TML model that detect fraudulent transactions.

## Setup

### Dependencies

Import the necessary modules.

* pandas: used to feature engineer dataset's table columns.
* kagglehub: used to download the dataset.
* pathlib: provide path to the dataset.
* RandomForestRegressor: random forest model used for training.

In [None]:
import pandas

from kagglehub import dataset_download

from pathlib import Path

from sklearn.ensemble import RandomForestRegressor
from sklearn.preprocessing import OneHotEncoder

### Variables

1. Define the path to the dataset and one-hot encoder.

In [None]:
dataset_path_string = dataset_download('marusagar/bank-transaction-fraud-detection')
dataset_path = Path(dataset_path_string) / 'Bank_Transaction_Fraud_Detection.csv'
encoder = OneHotEncoder(handle_unknown='ignore', sparse_output=False)

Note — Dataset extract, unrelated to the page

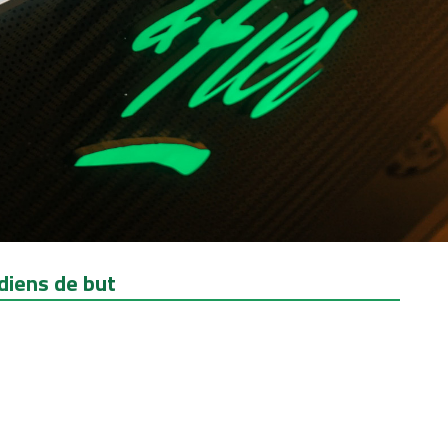
diens de but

2. Feature engineer the Transaction_Time column to represent only hour of the day.

In [None]:
data_frame = pandas.read_csv(dataset_path)
data_frame['Transaction_Hour'] = pandas.to_datetime(data_frame['Transaction_Time'], format='%H:%M:%S').dt.hour
data_frame.drop(columns='Transaction_Time', inplace=True)

3. Check for missing values.

In [None]:
data_frame.isna().sum()

4. Since there are no empty entries, proceed with defining the target variable.

In [None]:
y = data_frame['Is_Fraud']

5. Define training features.

In [None]:
features = ['Gender', 'State', 'City', 'Bank_Branch', 'Account_Type', 'Transaction_Date', 'Transaction_Type', 'Merchant_Category',
            'Transaction_Device', 'Device_Type', 'Transaction_Location', 'Transaction_Currency', 'Transaction_Description',
            'Customer_Email', 'Age', 'Transaction_Amount', 'Account_Balance', 'Transaction_Hour']

6. Construct the data frame for encoding.

In [None]:
data_frame_for_encoding = data_frame[features]

7. One-hot encode categorical columns.

In [None]:
data_frame_final = encoder.fit_transform(data_frame_for_encoding)

### Training

1. Initialize the training model.

In [None]:
training_model = RandomForestRegressor(random_state=1)

2. Pass the data frame to the training model.

In [None]:
training_model.fit(data_frame_final, y)